--- START ---

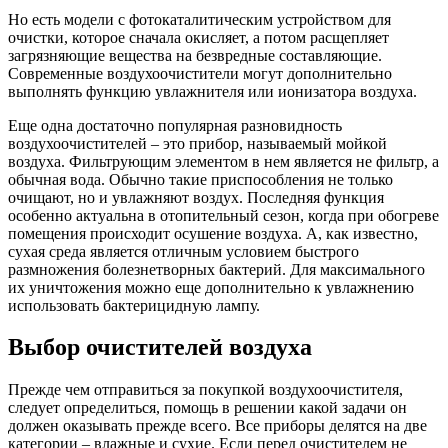
Но есть модели с фотокаталитическим устройством для
очистки, которое сначала окисляет, а потом расщепляет
загрязняющие вещества на безвредные составляющие.
Современные воздухоочистители могут дополнительно
выполнять функцию увлажнителя или ионизатора воздуха.
Еще одна достаточно популярная разновидность
воздухоочистителей – это прибор, называемый мойкой
воздуха. Фильтрующим элементом в нем является не фильтр, а
обычная вода. Обычно такие приспособления не только
очищают, но и увлажняют воздух. Последняя функция
особенно актуальна в отопительный сезон, когда при обогреве
помещения происходит осушение воздуха. А, как известно,
сухая среда является отличным условием быстрого
размножения болезнетворных бактерий. Для максимального
их уничтожения можно еще дополнительно к увлажнению
использовать бактерицидную лампу.
Выбор очистителей воздуха
Прежде чем отправиться за покупкой воздухоочистителя,
следует определиться, помощь в решении какой задачи он
должен оказывать прежде всего. Все приборы делятся на две
категории – влажные и сухие. Если перед очистителем не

--- END ---

● TO DO:
Set down exactly the lines from the start of the records through the line containing "Еще одна достаточно популярная разновидность", both included, and omit the pictures.

● EXERCISE SOLUTION:
Но есть модели с фотокаталитическим устройством для
очистки, которое сначала окисляет, а потом расщепляет
загрязняющие вещества на безвредные составляющие.
Современные воздухоочистители могут дополнительно
выполнять функцию увлажнителя или ионизатора воздуха.
Еще одна достаточно популярная разновидность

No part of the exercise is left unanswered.